◆ **Description of the task**
Filter the records below, keeping only lines with the string "impact".

##### Supplied data

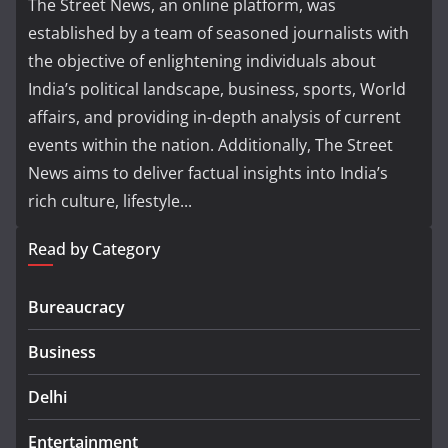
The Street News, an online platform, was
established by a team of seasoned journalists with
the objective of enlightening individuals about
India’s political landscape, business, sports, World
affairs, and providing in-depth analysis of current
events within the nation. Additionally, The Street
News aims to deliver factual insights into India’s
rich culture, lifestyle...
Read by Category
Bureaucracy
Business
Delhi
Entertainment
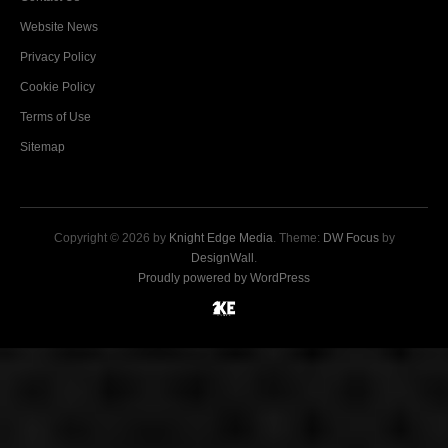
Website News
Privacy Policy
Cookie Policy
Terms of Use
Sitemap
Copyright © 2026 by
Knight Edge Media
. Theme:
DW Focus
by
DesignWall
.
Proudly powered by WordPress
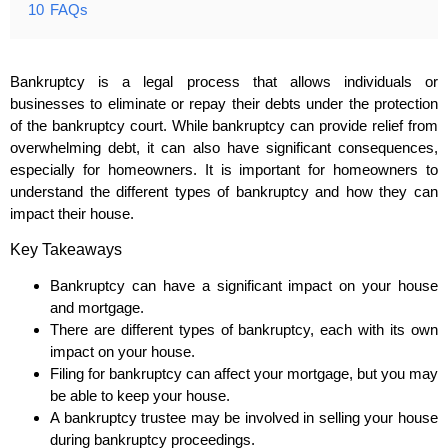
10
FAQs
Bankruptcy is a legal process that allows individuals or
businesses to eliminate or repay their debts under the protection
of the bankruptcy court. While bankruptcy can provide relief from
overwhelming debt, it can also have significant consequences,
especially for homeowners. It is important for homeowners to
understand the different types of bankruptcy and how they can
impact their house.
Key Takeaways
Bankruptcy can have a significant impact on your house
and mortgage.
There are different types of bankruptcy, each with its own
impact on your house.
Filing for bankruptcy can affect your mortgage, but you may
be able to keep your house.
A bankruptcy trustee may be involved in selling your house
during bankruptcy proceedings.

##########
##### Supplied data

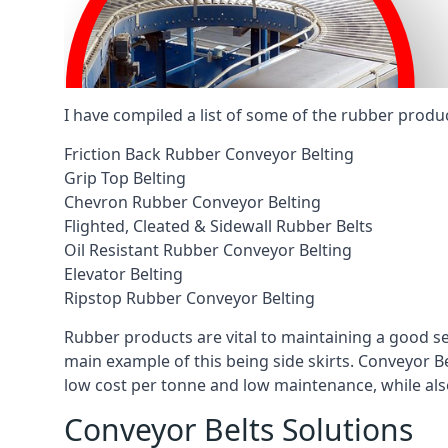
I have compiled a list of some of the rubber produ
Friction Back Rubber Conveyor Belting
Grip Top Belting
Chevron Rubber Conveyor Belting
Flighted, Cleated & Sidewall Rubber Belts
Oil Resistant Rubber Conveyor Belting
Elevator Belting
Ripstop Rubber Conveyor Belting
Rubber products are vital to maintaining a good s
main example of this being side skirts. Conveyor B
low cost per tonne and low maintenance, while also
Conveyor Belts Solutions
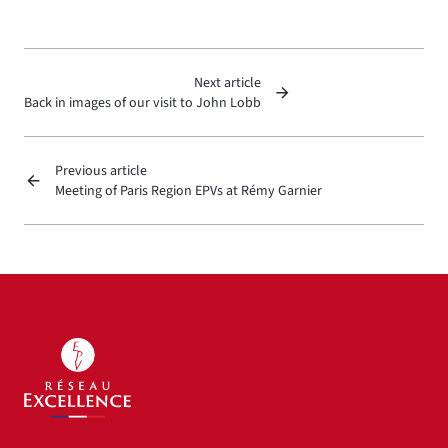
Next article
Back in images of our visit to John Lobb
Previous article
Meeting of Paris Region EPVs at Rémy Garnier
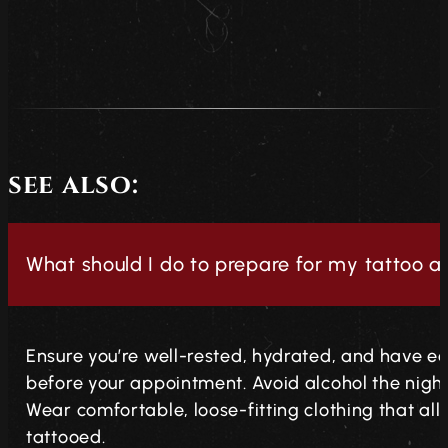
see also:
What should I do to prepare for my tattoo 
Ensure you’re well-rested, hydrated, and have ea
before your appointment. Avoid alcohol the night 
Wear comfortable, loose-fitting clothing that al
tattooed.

##########

◆ **Solution to the problem**
impact their house.
Bankruptcy can have a significant impact on your house
impact on your house.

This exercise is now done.